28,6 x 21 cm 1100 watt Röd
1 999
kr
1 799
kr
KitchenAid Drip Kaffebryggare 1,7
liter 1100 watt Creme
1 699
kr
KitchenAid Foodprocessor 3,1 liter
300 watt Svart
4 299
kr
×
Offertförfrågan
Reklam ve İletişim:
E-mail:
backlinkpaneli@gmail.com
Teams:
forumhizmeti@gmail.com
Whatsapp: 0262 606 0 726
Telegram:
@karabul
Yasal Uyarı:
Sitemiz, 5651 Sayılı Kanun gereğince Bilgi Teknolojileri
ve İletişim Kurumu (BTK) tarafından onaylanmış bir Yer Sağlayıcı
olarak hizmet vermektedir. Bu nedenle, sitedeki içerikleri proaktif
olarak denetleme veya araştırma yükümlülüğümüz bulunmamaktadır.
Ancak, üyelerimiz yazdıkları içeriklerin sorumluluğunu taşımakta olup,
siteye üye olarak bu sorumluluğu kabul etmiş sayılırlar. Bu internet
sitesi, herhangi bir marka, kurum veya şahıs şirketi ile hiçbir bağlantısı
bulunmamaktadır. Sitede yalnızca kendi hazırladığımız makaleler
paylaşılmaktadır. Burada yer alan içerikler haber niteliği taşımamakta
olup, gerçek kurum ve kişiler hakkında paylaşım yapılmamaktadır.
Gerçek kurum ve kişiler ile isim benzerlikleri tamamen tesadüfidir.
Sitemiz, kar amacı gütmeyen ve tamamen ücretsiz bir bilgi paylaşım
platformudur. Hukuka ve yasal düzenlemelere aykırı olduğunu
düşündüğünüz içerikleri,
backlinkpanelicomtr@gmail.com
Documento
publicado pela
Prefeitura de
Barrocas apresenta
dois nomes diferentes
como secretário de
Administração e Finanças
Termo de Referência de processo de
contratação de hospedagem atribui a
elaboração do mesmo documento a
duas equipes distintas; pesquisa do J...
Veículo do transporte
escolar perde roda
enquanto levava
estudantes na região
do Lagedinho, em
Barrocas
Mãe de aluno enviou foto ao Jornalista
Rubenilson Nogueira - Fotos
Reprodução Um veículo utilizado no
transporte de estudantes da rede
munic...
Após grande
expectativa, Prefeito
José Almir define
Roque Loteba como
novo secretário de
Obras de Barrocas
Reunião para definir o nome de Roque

> Task goal: How many lines in this listing contain "estudantes"? Give that number and stop.

> Response to the task: 2